Re: # of possible verb declensions (was gotten, boughten)
From: | JS Bangs <jaspax@...> |
Date: | Wednesday, June 26, 2002, 19:01 |
taliesin the storyteller sikyal:
> As a non-native speaker, let me assure you: English verbs are just about
> the worst bit.
I'm a native speaker and so I can hardly tell you what "should" be hard
about my language, but . . . .
It seems to me that any way of looking at the verbs that makes you aware
of the number of differrent constructions is very backwards. When I think
of the forms of "go" I think of five wordforms: go, goes, went, going,
gone. Everything else is combining one of these five forms with another
verb, the patterns for which are very simple. There are really only
five patterns:
modal + root
verb + infinitive
have + past participle
be + present participle
be + past participle
Combine in the above order any way you like, and you'll have a grammatical
sentence: "It would have to have been being broken" uses all five.

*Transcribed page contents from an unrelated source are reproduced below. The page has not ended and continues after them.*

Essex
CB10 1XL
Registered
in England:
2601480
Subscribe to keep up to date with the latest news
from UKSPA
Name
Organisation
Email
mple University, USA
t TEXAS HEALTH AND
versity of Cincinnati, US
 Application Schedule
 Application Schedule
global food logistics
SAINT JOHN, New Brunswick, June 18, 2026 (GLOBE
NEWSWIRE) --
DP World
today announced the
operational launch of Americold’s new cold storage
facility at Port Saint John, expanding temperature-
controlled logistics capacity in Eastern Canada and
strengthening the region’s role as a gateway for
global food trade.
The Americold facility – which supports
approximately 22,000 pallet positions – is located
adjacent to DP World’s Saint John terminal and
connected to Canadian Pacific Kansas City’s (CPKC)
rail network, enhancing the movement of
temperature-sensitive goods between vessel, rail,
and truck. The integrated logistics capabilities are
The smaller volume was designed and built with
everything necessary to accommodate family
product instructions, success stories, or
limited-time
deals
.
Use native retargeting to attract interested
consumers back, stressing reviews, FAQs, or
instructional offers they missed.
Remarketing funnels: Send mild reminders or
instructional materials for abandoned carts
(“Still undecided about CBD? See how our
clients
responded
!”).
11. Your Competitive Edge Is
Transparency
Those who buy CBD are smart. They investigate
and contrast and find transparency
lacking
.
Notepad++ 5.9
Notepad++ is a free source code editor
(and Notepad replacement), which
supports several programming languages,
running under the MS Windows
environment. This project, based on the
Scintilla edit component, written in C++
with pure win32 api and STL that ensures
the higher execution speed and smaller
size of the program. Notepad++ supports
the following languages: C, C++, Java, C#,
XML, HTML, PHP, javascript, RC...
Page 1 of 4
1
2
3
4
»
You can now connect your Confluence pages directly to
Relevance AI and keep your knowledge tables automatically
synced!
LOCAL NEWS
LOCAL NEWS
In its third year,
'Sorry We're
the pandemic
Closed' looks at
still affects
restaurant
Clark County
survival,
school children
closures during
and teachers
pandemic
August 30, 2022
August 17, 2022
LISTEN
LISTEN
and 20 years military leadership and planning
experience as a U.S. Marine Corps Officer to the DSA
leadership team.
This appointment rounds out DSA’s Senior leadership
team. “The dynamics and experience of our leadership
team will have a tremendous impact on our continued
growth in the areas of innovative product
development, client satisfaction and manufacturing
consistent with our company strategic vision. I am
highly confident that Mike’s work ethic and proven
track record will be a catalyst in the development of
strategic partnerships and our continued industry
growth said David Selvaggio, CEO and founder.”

Remembering what the various verbal paraphrases *mean* is a different
thing, but that's a lexical problem, not a syntactic one. Any language
will have an equivalent problem. So how hard can it be to remember five
forms and five rules?
I back myself up: learning Romanian and Spanish, it never occurred to me
to consider periphrastic form "voy a decir" part of the cojugation of
"decir." I barely even consider "he dicho" part of the conjugation.
(Likewise for the Romanian "o sa zic" and "am zis.") Why should learning
English be any different?
Jesse S. Bangs jaspax@u.washington.edu
http://students.washington.edu/jaspax/
"If you look at a thing nine hundred and ninety-nine times, you are
perfectly safe; if you look at it the thousandth time, you are in
frightful danger of seeing it for the first time."